Task requirements: Copy every line from the records below that carries the word "конструкции".

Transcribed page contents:
══════════

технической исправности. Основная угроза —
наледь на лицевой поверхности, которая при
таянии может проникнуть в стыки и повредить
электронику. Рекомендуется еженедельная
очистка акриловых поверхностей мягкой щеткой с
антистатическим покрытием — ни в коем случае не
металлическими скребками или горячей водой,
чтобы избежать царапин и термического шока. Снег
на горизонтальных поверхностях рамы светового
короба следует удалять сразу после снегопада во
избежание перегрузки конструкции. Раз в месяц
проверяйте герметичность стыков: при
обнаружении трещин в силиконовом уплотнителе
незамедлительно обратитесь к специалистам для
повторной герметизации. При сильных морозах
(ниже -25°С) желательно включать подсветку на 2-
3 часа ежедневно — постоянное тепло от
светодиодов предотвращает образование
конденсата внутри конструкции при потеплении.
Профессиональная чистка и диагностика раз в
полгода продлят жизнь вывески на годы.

══════════

Written solution:
избежание перегрузки конструкции. Раз в месяц
конденсата внутри конструкции при потеплении.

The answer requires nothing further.